Monday, 8 June 2009

Zen and the art of hemp and lime

Exciting things are happening right now in the huge first floor room that will become the bedroom/salon of L'Atelier, part of our guest accommodation. Nearly 50 square metres in size, with a ceiling height of over 5 metres and fantastic vast windows to two walls, set into the original barn openings, it was used by Grillou's previous owner as an artist's studio but was never completely finished: bare stone walls, basic wiring, halogen lighting, ventilation pipes from shower rooms and loos protruding into the room. It's a stunning space - it probably sold us the house - which needed something equally stunning doing to it. That something baffled me for quite some time.

Until, a year or so ago, I read an article in Maison et Travaux (my fave French doing-up-house magazine) about chanvre-chaux - hemp and lime plaster. I was hooked.

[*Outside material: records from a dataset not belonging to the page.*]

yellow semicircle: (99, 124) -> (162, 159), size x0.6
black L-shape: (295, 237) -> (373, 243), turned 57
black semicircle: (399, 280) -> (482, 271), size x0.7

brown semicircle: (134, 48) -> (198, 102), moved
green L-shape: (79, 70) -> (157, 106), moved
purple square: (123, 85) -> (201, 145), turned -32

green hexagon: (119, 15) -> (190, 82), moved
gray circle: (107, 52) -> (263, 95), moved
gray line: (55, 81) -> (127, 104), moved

Hemp has a list of uses that would give most other plants an inferiority complex (did you know, for example, that the bodywork of the first Ford car was made from something called Hemp Plastic?), though it's in the arena of green building and renovation that it's really beginning to make its name. Mixed with lime, it creates a breathable, sculptable, warm, stone-wall-friendly, insulating plaster which is highly strokeable and has great character. As if all that weren't enough, research suggests that it's not just carbon neutral but negative: hemp absorbs a huge amount of CO2 as it's growing, and effectively sequestrates it in the walls: up to 50kg per square metre of hemp walling - much much more than the meagre CO2 emitted in the production of the lime.

Hemp has been used in building in France for many years, where it's widely grown (archaeologists have reputedly found a sixth century hemp-reinforced bridge), and is gathering quite a following now in Ireland too; sadly, I'd never really come across its use in England, where it would have so suited our cold, hard Norfolk flint walls. Sigh. French eco-builders have adopted hemp and lime in a big way; most often used in new-builds (where it can be used in almost every part of the construction, including foundations and floors, using a material known as 'hempcrete'), it's just beginning to be used in our kind of 'retro-fit' restoration.

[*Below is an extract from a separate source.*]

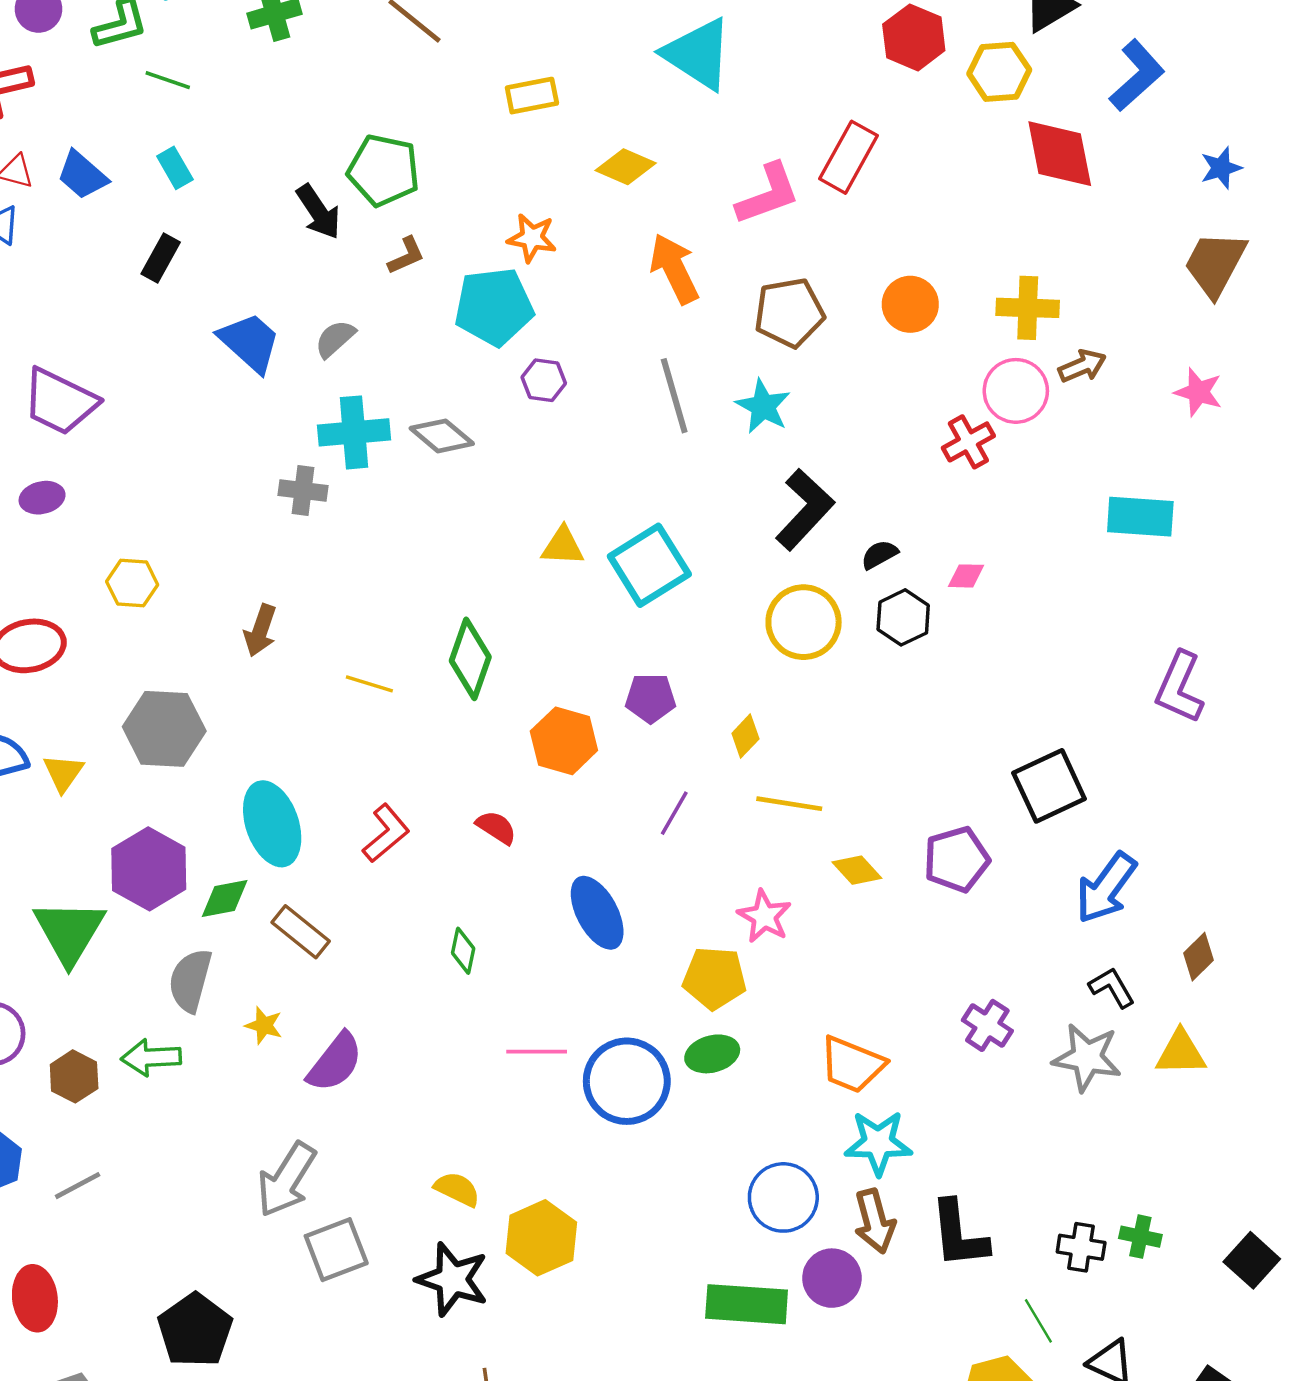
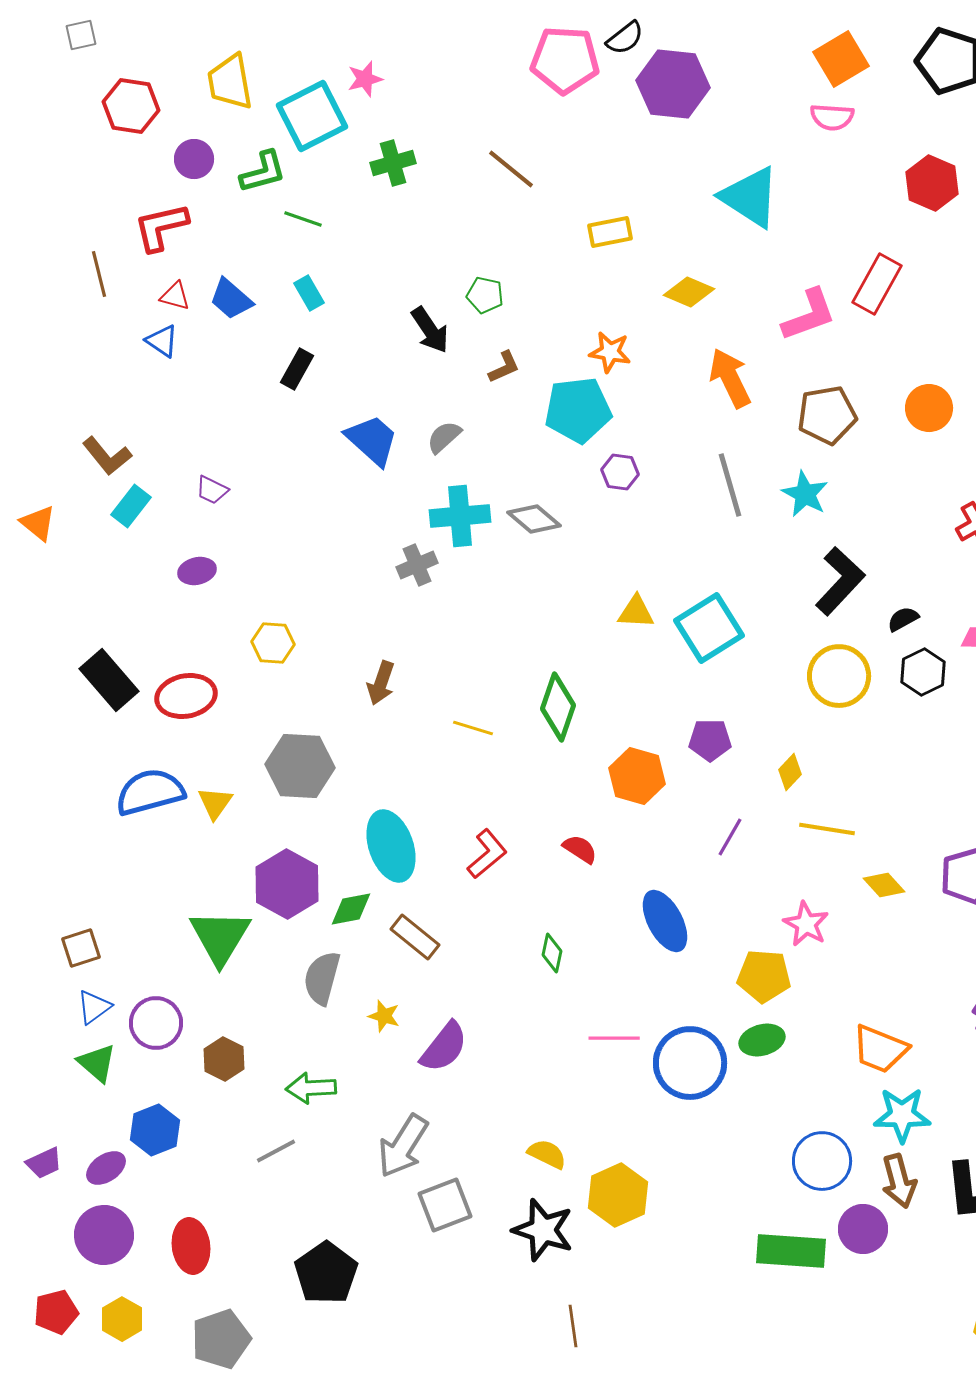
green pentagon: (384, 170) -> (485, 295), size x0.6
purple trapezoid: (60, 402) -> (212, 490), size x0.5
gray cross: (303, 491) -> (417, 565), turned -30
green arrow: (151, 1057) -> (311, 1088), moved
gray line: (78, 1186) -> (276, 1151), moved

Given all that, how could I even think about using anything else? A chance encounter with our charming and good looking Perfectionist (there - will that do? Just knock it off the bill ...), much research and many conversations later, and we were away. And last Wednesday, the process began. I don't know which of us is more excited by it .... Anyway, here goes the week, in pictures.

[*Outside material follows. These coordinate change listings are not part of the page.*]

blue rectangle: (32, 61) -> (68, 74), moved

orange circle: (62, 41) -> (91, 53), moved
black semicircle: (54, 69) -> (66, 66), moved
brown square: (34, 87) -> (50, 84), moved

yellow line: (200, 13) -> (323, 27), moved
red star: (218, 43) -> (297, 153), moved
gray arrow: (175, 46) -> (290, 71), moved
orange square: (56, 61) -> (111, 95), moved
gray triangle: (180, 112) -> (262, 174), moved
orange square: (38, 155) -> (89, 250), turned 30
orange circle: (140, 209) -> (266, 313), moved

Our builders' merchant manages, somehow, to squeeze the tipper lorry into the tinest space to deliver over 6 tonnes of sand ...

... and uses an amazing amount of skill to drop two pallets of lime, and (narrowly, and fortunately) miss the telephone wire:

Phew. Just half an hour after the delivery, the long-awaited process begins. Our three guys are all going full pelt and flat out. One is The Mixer: his job is to keep two cement mixers going simultaneously, the contents of which are transferred into buckets ...

... then winched up to the first floor by The Wincher:

The first stage is to apply a coat of lime render to the bare stone walls, to prepare them for receiving the hemp plaster. Because of the sheer scale of this job, this (together with the initial coats of hemp plaster) is being sprayed, under pressure, onto the stone walls to make sure that all the gaps between the stones are completely filled. This is naturally the task of The Perfectionist, although The Wincher makes sure he gets a bit of a look in here too. A little non-human assistance is required as well, however ...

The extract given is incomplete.